• DATASET ENTRIES:
»»

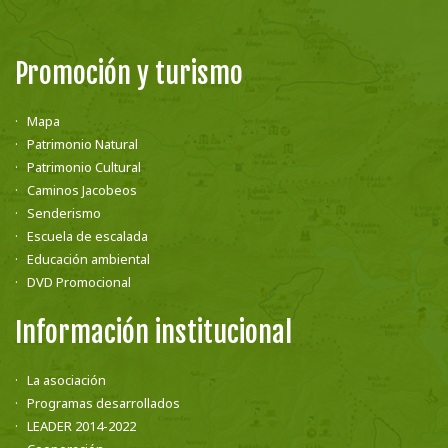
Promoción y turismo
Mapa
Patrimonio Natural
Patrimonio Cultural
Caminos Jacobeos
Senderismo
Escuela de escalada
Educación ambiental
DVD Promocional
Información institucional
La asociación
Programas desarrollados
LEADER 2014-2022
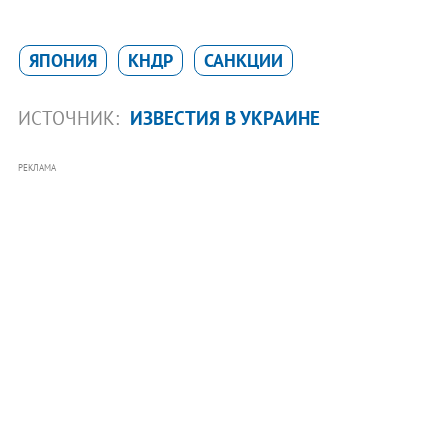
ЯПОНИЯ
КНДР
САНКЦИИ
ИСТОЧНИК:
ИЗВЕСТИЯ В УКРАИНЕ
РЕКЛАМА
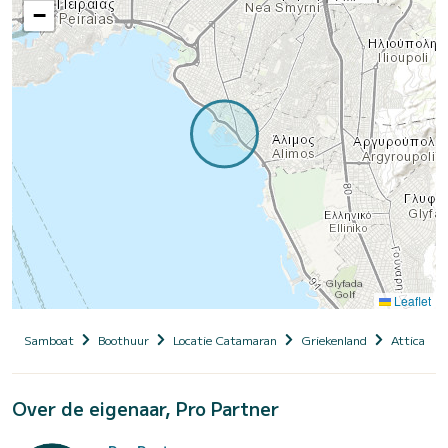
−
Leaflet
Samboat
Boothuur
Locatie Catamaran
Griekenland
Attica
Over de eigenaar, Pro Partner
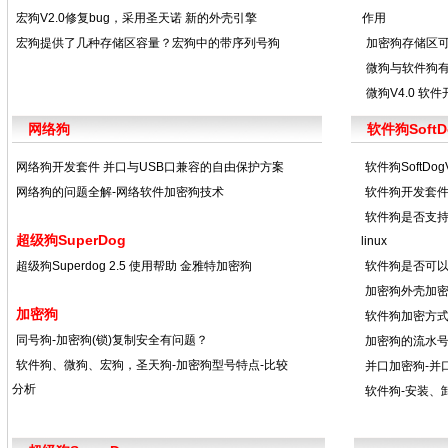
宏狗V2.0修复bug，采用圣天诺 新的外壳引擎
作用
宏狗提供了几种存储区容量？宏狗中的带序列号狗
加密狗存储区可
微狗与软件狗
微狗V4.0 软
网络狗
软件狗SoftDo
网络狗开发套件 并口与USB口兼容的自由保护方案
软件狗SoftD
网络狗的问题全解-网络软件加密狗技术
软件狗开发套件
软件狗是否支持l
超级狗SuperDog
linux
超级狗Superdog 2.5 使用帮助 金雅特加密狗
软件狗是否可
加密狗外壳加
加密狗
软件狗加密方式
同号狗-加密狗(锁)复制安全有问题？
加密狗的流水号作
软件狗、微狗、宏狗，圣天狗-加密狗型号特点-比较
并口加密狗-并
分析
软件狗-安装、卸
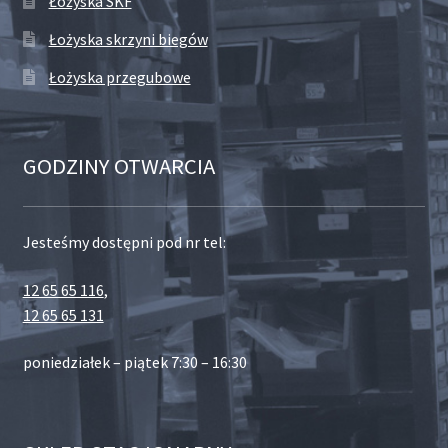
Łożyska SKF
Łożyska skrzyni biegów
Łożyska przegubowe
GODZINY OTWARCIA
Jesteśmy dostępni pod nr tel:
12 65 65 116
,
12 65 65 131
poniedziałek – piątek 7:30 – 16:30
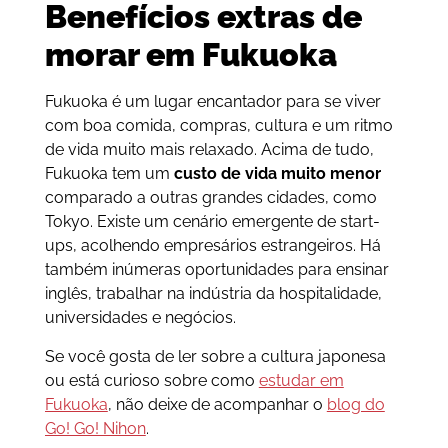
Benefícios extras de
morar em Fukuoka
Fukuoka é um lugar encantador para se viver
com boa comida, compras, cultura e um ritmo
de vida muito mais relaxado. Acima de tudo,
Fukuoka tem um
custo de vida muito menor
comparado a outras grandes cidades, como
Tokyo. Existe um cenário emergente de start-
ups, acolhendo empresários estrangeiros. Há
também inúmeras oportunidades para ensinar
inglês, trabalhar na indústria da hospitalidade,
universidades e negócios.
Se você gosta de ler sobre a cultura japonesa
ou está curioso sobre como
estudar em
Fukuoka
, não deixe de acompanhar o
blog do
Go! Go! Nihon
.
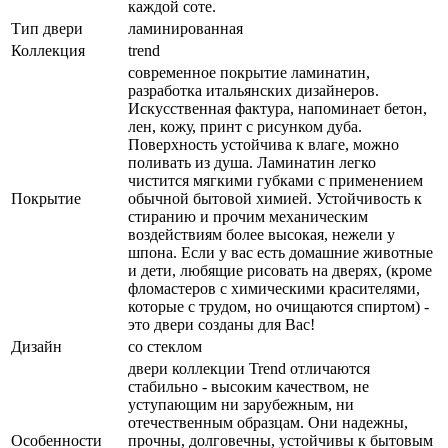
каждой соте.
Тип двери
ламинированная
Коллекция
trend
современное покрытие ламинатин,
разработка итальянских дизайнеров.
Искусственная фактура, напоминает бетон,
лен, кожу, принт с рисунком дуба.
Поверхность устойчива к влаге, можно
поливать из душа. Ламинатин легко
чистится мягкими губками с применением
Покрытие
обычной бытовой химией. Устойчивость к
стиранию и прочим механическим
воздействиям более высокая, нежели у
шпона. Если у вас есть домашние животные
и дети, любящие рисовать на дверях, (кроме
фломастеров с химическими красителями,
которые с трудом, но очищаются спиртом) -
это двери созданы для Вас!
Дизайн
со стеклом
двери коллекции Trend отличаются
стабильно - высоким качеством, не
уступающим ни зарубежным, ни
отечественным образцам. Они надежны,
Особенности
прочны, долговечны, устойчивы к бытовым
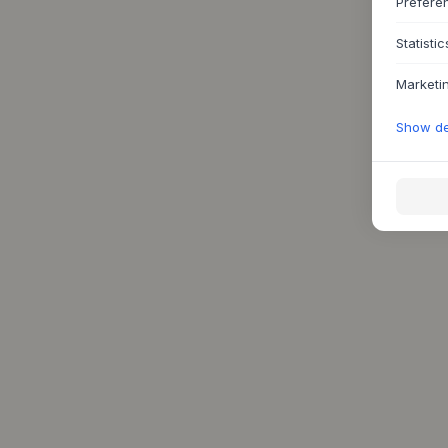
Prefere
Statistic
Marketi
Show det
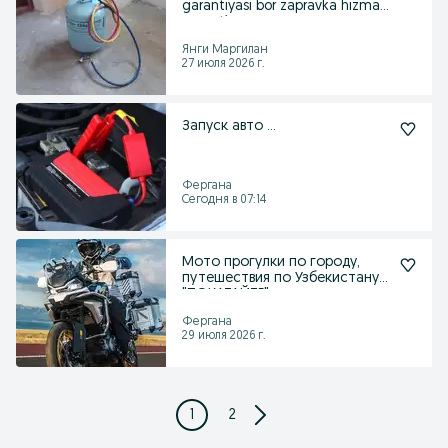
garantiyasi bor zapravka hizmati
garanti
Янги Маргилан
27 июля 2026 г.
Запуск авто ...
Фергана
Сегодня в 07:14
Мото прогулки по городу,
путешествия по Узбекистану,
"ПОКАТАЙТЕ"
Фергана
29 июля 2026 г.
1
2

««

• WHAT YOU SHOULD DO:
Reproduce the material above exactly, first line through the line that contains "Tokyo. Existe um", minus the pictures.

• RESPONSE TO THE EXERCISE:
Promoción y turismo
Mapa
Patrimonio Natural
Patrimonio Cultural
Caminos Jacobeos
Senderismo
Escuela de escalada
Educación ambiental
DVD Promocional
Información institucional
La asociación
Programas desarrollados
LEADER 2014-2022
ЯПОНИЯ
КНДР
САНКЦИИ
ИСТОЧНИК:
ИЗВЕСТИЯ В УКРАИНЕ
РЕКЛАМА
−
Leaflet
Samboat
Boothuur
Locatie Catamaran
Griekenland
Attica
Over de eigenaar, Pro Partner
宏狗V2.0修复bug，采用圣天诺 新的外壳引擎
作用
宏狗提供了几种存储区容量？宏狗中的带序列号狗
加密狗存储区可
微狗与软件狗
微狗V4.0 软
网络狗
软件狗SoftDo
网络狗开发套件 并口与USB口兼容的自由保护方案
软件狗SoftD
网络狗的问题全解-网络软件加密狗技术
软件狗开发套件
软件狗是否支持l
超级狗SuperDog
linux
超级狗Superdog 2.5 使用帮助 金雅特加密狗
软件狗是否可
加密狗外壳加
加密狗
软件狗加密方式
同号狗-加密狗(锁)复制安全有问题？
加密狗的流水号作
软件狗、微狗、宏狗，圣天狗-加密狗型号特点-比较
并口加密狗-并
分析
软件狗-安装、卸
Łożyska SKF
Łożyska skrzyni biegów
Łożyska przegubowe
GODZINY OTWARCIA
Jesteśmy dostępni pod nr tel:
12 65 65 116
,
12 65 65 131
poniedziałek – piątek 7:30 – 16:30
Benefícios extras de
morar em Fukuoka
Fukuoka é um lugar encantador para se viver
com boa comida, compras, cultura e um ritmo
de vida muito mais relaxado. Acima de tudo,
Fukuoka tem um
custo de vida muito menor
comparado a outras grandes cidades, como
Tokyo. Existe um cenário emergente de start-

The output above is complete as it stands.